This is the medieval ideal to which the intellectual seeks to return a free society of affluent, happy, individualized masses to. The intellectual is not at home in a free society because it is a relatively classless society, and he wants plenty of social stratifications with him being one of the rulers holding sway from their perches in the top rungs of the social ladder. Freedom was never what the intellectual wanted, because a free society is a society for the masses, a relatively classless society where power, freedom, prosperity and political say are wielded by the masses in the vast middle class.
The intellectual may preach revolution under the guise or pretense of being compassionate, morally superior, nobly motivated, idealistic, briming with a love of humanity, for the sake of the downtrodden and for the good of the people, but he just wants to wreck a free society, and reinstall a tyrannical arrangement with himself among the rulers. As a member of the ruling class reinstated, he will not be free, but he does not care about losing freedom because he never valued it when he had it, could not be adept at coping with it, and could not wait to be rid of it.
Once and when he is situated in the seat of power, as one of the rulers, he will not be free, but neither is anyone else free in this totalitarian society, from the strongman or junta presiding at the top, to the lowest untouchables in the basement of the hierarchy. For the intellectual the coin of the realm is power, and he is a slave to the system as is every other citizen, but at least he is fairly close to the top of the dispensation, so he can sadistically lord it over the beaten masses below him, while he must tolerate masochistically being snubbed, slapped and deprecated by the mistresses and masters above him that run the whole show.
His power model is the diabolical power of universal human powerless in the collective; and for the state, all have selflessly self-sacrificed their independence and integrity just to settle for some measly slot in some level of stratification somewhere along that social ladder. This is what the Progressive intellectual offers the American masses, despite his objection and denials; he means you no good at all, and he works mightily and tirelessly to insert hell on earth. The masses as individuating supercitizens warned by Hoffer and me, will be on to them (the ambitious intellectuals) and urge citizens to fight the intellectuals and their devilish plans with all our freed-loving might.
H: “You know I quote it out of their own mouths. There was a delightful intellectual, a terrible intellectual named Lincoln Steffens. He was a man that was living off the fat of the land. He had it nice all his life and he was all for revolution, for Communist revolution, and so on. But he was at the same time an honest man, and he wrote an autobiography. And he said he found out that all he fought for was a struggle for freedom, see, but when freedom came, he didn’t take to it.
Now it’s very important that the intellectual should have freedom to fight for freedom.”

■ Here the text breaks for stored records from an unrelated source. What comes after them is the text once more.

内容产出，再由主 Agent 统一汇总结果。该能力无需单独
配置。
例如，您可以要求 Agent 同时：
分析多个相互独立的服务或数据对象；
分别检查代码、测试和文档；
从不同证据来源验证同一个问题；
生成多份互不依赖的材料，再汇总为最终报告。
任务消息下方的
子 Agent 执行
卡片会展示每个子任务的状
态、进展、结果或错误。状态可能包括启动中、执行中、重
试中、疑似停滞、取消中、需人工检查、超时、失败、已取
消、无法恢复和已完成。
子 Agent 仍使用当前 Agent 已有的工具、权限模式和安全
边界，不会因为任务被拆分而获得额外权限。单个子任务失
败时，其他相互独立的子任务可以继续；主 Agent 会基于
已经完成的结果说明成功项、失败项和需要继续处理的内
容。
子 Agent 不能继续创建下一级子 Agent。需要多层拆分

My response: It is my take that what Hoffer is referring to, when he insists that the intellectual maintains that he must be allowed the freedom to fight for freedom, he really wants the wiggle room, power and opportunity to remake society so that he is anointed a seat at the table of the ruling elite as one of them; he will support the status quo rigidly and faithfully if they grant him his wish and ‘due,” should they deny him he will lead to revolt to overturn the dispensation, and he will be part of the new dispensation as a member of that elite in charge. His sole and ignoble motive is power acquisition.
H: “This is the freedom they really need. He does not produce; he is not at his best in a society where he is absolutely free which means he is left to his own devices that he can do whatever he pleases. He does not want to be left alone. He wants to be suspect. He wants to be feared, to be adored. He wants society’s reverence, but what he would rather have if he had a choice between being utterly left alone and being persecuted, he would rather be persecuted.

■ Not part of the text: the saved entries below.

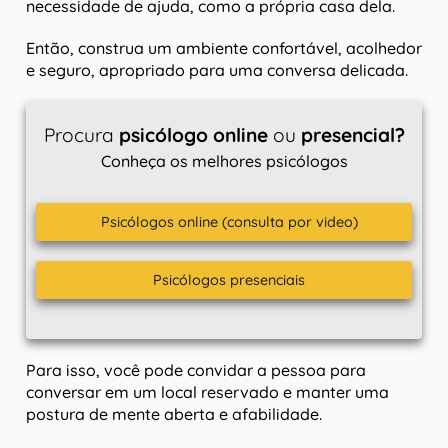
necessidade de ajuda, como a própria casa dela.
Então, construa um ambiente confortável, acolhedor
e seguro, apropriado para uma conversa delicada.
Procura
psicólogo online
ou
presencial?
Conheça os melhores psicólogos
Psicólogos online (consulta por video)
Psicólogos presenciais
Para isso, você pode convidar a pessoa para
conversar em um local reservado e manter uma
postura de mente aberta e afabilidade.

You see the creative process, Mr. Day, is a difficult process, and an almost unnatural thing, see.”
My response: The intellectual is a joiner, a groupist, a nonindividuator and group-liver that fails to be a creative, egoistic individuator, so he settles for a cheap substitute, amassing social power.

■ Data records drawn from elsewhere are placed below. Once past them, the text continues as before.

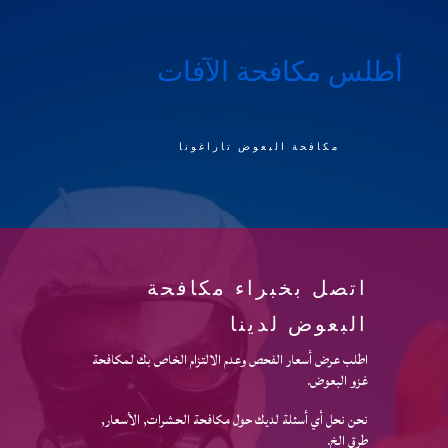
أطلس مكافحة الآفات
مكافحة البعوض تاراغونا
اتصل بخبراء مكافحة
البعوض لدينا
اطلب عرض أسعار الفحص وعدم الالتزام الخاص بك لمكافحة
غزو البعوض.
نحن نحل أي أسئلة لديك حول مكافحة الحشرات, الأسعار,
طرق الخ.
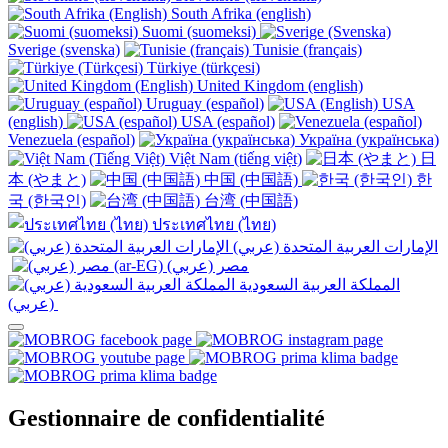
South Afrika (english)
Suomi (suomeksi)
Sverige (svenska)
Tunisie (français)
Türkiye (türkçesi)
United Kingdom (english)
Uruguay (español)
USA
(english)
USA (español)
Venezuela (español)
Україна (українська)
Việt Nam (tiếng việt)
日
本 (やまと)
中国 (中国語)
한
국 (한국인)
台湾 (中国語)
ประเทศไทย (ไทย)
الإمارات العربية المتحدة (عربي)
المملكة العربية السعودية
(عربي)‎ ‎
Gestionnaire de confidentialité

His amassing social power is a natural process, but it is unnatural and very difficult to be a creative individual, so he quits trying and takes the easy way out. When he refuses to mind his own business, then minding everyone else’s business and undermining their God-commanded destiny to answer the divine call be living as a group-separated, creative individuators, this is how he binds people to him, and undermines God’s will.
H: “It’s when you can’t gain a sense of worth by other means, that you take to creativity.”
My response: Some wannabe joiners are excluded by selected groups, so occasionally the rejected applicant turns to and resorts to finding veridical self-esteem, a substantial sense of self-worth, and a genuine sense of social usefulness by maverizing; to their own amazement, they turn out to be good at being creative and original, and they come to like this new way of life that they have become accustomed to living, so they stay it and develop ever more, as long as they live.
H: “Give people a chance to act, to acquire riches, to run railroads, to open mines, and your creativity just fizzles out. Just look at what happened in this country, you had a flowering of New England, you remember that?”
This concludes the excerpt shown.